Pour la première fois dans la série, et ça a été trop peu remarqué pour qu’on doive le souligner, le troisième opus abandonne la sempiternelle dualité Assassins/Templiers. Le scénario au contraire développe une cause propre pour chacune des deux factions. Si jusqu’à la sortie du jeu en novembre 2012 les jeux vidéo avaient la fâcheuse tendance de toujours mettre face au joueur un ennemi à vaincre afin de rétablir le bien ou le mal selon l’avatar proposé, les équipes de Ubisoft Montréal a décidé de révolutionner la façon de mettre en scène un conflit autrement que par le manichéisme ambiant et quasi-permanant du médium.
Reprenons l’histoire du jeu (et je préviens, il y aura du spoil dans le reste de l’article à compter de maintenant, datant de 2012 vous avez eu le temps de le faire trois fois). Dans le troisième épisode, on incarne Connor Kenway, métis de père britannique et de mère mohawk. Celui-ci décide quelques années après avoir vu sa mère périr au cours d’un incendie dans son village (incendie provoqué par un groupe de colons britanniques) d’intégrer la confrérie des Assassins, confrérie dans laquelle a participé et agi sa mère. Pourtant, derrière ce conflit intime, se joue un drame plus grand encore : la guerre d’indépendance américaine.
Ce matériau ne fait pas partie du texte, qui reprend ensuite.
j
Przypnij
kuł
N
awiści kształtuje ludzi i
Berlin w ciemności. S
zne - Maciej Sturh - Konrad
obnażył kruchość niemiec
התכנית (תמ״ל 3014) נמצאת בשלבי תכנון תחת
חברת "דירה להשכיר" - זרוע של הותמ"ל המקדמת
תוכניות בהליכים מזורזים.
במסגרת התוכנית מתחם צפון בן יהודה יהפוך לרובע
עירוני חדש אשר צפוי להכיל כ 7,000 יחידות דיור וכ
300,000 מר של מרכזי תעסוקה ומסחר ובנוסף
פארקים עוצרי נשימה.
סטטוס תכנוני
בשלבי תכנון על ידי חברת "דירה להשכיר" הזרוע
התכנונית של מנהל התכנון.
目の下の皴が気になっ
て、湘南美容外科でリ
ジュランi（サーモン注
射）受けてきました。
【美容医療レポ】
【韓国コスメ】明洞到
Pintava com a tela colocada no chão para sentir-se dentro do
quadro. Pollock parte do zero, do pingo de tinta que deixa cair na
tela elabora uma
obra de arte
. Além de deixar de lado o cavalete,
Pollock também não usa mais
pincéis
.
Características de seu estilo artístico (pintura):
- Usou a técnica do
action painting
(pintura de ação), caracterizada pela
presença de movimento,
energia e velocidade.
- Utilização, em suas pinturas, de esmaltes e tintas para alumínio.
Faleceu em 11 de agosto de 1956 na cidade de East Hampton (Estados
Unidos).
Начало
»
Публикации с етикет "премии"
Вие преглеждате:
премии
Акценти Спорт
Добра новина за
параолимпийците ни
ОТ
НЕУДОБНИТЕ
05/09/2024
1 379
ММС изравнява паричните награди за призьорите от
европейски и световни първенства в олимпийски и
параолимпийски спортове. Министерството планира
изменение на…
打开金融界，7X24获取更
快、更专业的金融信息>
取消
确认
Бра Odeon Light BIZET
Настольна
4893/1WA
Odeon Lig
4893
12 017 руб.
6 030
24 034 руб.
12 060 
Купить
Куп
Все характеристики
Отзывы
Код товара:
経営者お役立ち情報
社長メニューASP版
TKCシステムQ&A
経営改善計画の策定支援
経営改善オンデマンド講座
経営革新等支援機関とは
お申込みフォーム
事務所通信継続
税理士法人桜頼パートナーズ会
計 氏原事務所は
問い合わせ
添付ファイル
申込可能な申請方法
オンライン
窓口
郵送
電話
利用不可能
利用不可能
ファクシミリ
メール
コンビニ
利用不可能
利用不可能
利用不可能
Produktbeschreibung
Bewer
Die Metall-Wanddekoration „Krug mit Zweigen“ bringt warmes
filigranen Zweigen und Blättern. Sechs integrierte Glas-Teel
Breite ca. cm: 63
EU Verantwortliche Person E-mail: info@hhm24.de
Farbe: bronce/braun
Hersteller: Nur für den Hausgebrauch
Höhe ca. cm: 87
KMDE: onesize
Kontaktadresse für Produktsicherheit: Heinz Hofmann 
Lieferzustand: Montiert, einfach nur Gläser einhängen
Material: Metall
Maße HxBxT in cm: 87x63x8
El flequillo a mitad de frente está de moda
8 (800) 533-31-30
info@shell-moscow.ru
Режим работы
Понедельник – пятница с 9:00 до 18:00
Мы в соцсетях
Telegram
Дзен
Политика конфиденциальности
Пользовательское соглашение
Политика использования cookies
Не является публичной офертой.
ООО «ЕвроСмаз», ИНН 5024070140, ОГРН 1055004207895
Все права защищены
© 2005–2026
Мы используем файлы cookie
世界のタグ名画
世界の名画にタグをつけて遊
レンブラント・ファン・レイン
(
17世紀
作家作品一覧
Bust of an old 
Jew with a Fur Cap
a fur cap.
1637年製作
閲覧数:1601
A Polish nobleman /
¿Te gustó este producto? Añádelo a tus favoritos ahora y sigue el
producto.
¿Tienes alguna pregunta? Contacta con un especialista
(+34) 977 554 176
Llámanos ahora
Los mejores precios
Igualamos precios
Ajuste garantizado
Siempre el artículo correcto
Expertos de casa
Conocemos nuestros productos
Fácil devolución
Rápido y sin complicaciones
A l’inverse de ses prédécesseurs, le jeu prend soin de bien poser le contexte, les enjeux et les personnages. Sur douze séquences, il faut attendre la quatrième pour pouvoir contrôler Connor enfant et la sixième pour le voir enfiler la tenue des Assassins. Les trois premières sont en effet consacrées à l’arrivée du père de Connor, Haytham Kenway. Mais la particularité de Haytham se révèle lors de la dernière minute du temps de jeu qui lui est consacrée : il est un Templier. Pour la première fois dans Assassin’s Creed, le joueur vient de sympathiser et s’attacher à un Templier, c’est-à-dire un adversaire des Assassins qui tente de dominer le monde grâce au pouvoir des artefacts d’Eden.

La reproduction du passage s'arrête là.